[ENTRIES SHOWN Boundary: Start]

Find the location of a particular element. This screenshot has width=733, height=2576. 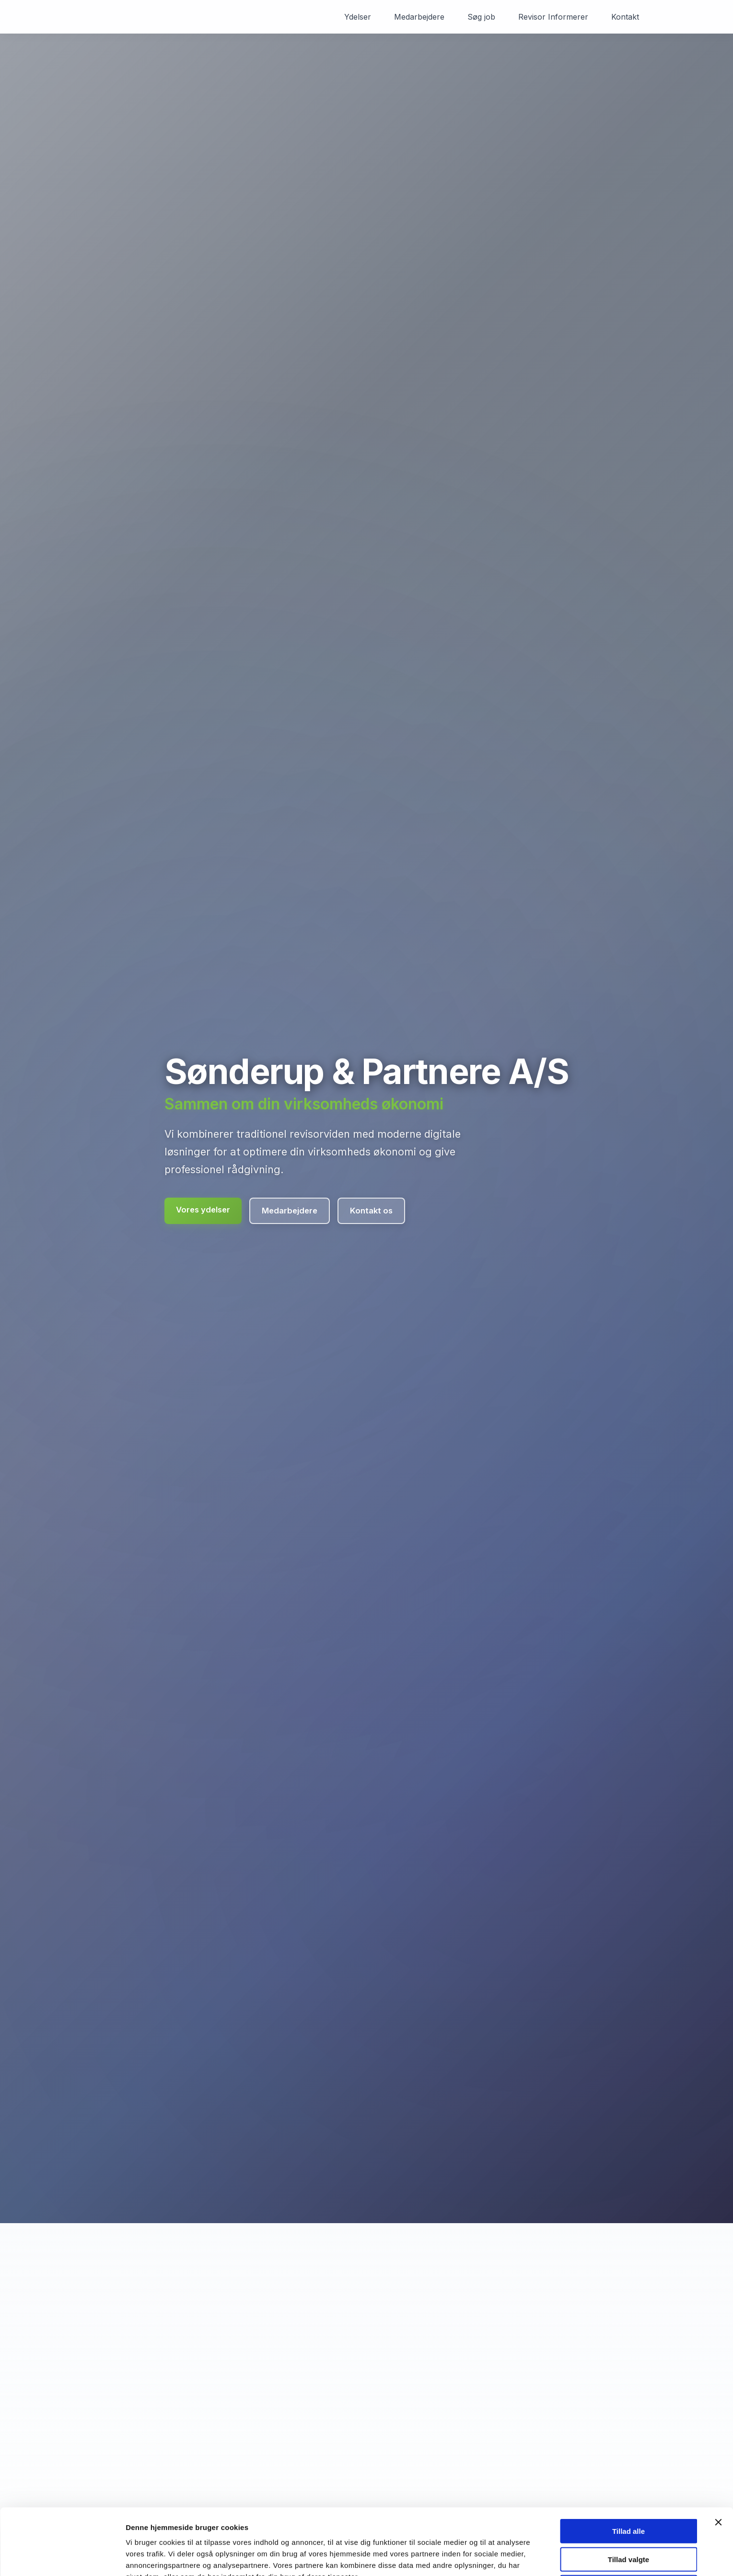

Vis detaljer is located at coordinates (498, 2557).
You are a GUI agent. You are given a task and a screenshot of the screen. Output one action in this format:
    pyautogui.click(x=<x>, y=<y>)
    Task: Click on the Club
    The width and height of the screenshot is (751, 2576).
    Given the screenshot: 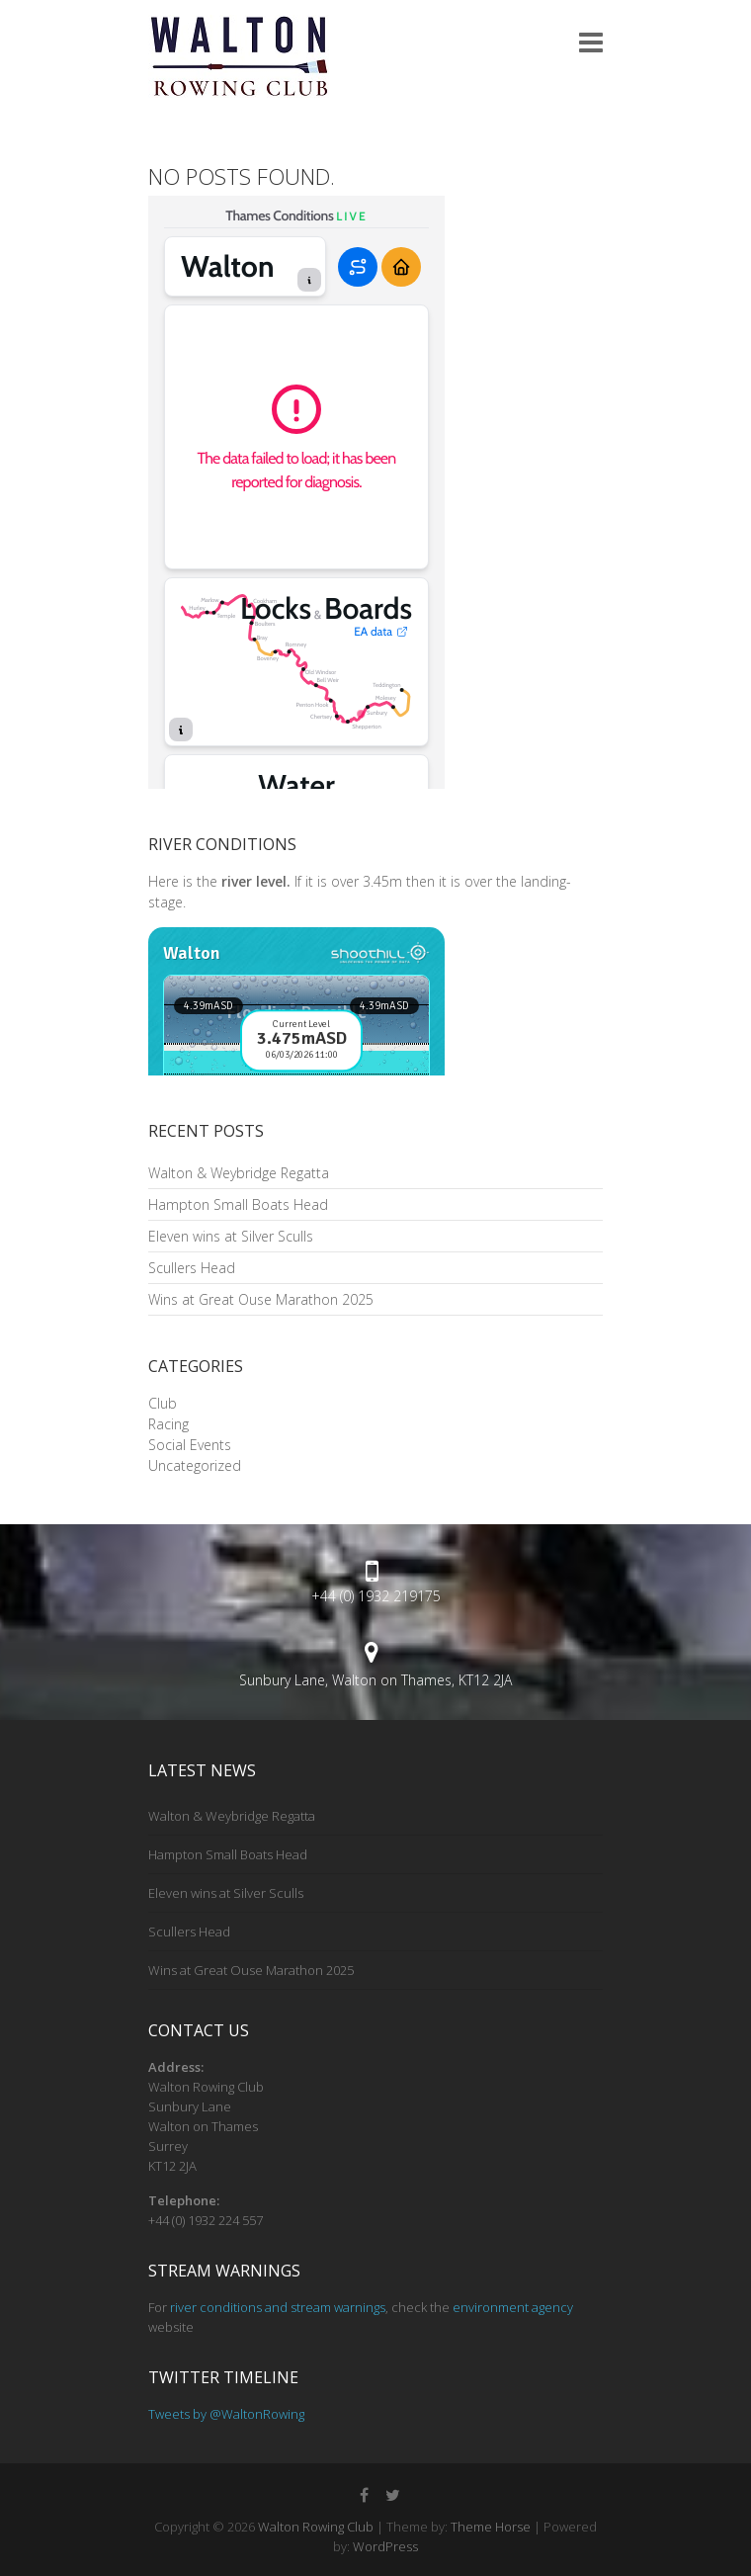 What is the action you would take?
    pyautogui.click(x=162, y=1403)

[ENTRIES SHOWN Boundary: End]

DIRECTIONS —
"Task: Click on the Club" marks the last line to keep. Retype every line from the start of the entries through that one, exactly, and drop the pictures.

OUTPUT OF THE EXERCISE —
Find the location of a particular element. This screenshot has width=733, height=2576. 

Vis detaljer is located at coordinates (498, 2557).
You are a GUI agent. You are given a task and a screenshot of the screen. Output one action in this format:
    pyautogui.click(x=<x>, y=<y>)
    Task: Click on the Club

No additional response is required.